Problem
We are trying to reduce LiveKit browser time-to-first-generated-frame toward <1s. Server-side work in DecartAI/api PR #1870 moved output track publication off the critical path by eager-publishing model-output-video after the server receives the client's input track_subscribed event.
That change helps, but it exposes two SDK/client-side risks:
- The SDK currently attaches the LiveKit remote track internally, then emits a
MediaStream for the app to assign to its own <video>. This splits hidden playback from the actual visible video element, so SDK-side playback events are not the same as user-visible first frame.

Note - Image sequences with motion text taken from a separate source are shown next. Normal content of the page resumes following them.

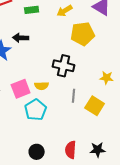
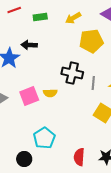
gray line: (74, 96) -> (93, 83), moved
cyan pentagon: (36, 110) -> (44, 138), moved
black circle: (37, 152) -> (24, 159), moved

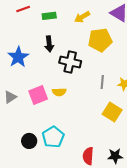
black arrow: (29, 45) -> (49, 44), moved, turned -98
black cross: (72, 73) -> (70, 62), moved
black circle: (24, 159) -> (29, 141), moved

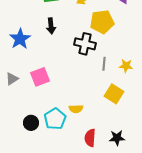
black cross: (70, 62) -> (85, 44), moved
yellow semicircle: (59, 92) -> (76, 109), moved

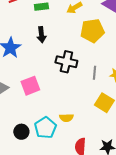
black cross: (85, 44) -> (66, 62), moved

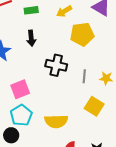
yellow semicircle: (66, 118) -> (56, 121), size x1.6
cyan pentagon: (45, 128) -> (21, 115), moved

- A warm/pre-published server output track can already exist by the time the browser finishes
room.connect(). RoomEvent.TrackPublished is not reliable for tracks that were published before the local participant joined, so the SDK needs a post-connect sweep over existing remote publications.
Data points
Production rVFC probe before the eager-publish server change showed p50 connect() -> first decoded frame still around 2.0-2.9s across regions:
| Region |
Setup p50 |
TTFF p50 |
Derived connect->first decoded |
| us-west-2 |
1082ms |
3972ms |
2890ms |
| us-east-1 |
1583ms |
3688ms |
2105ms |
| eu-west-1 |
2224ms |
4338ms |
2114ms |
| ap-northeast-1 |
2004ms |
4174ms |
2170ms |
| ap-southeast-1 |
2715ms |
4758ms |
2043ms |
Receiver jitter buffer was populated at roughly 80-110ms, so the 2-3s post-connect delay was not explained by jitter buffer alone.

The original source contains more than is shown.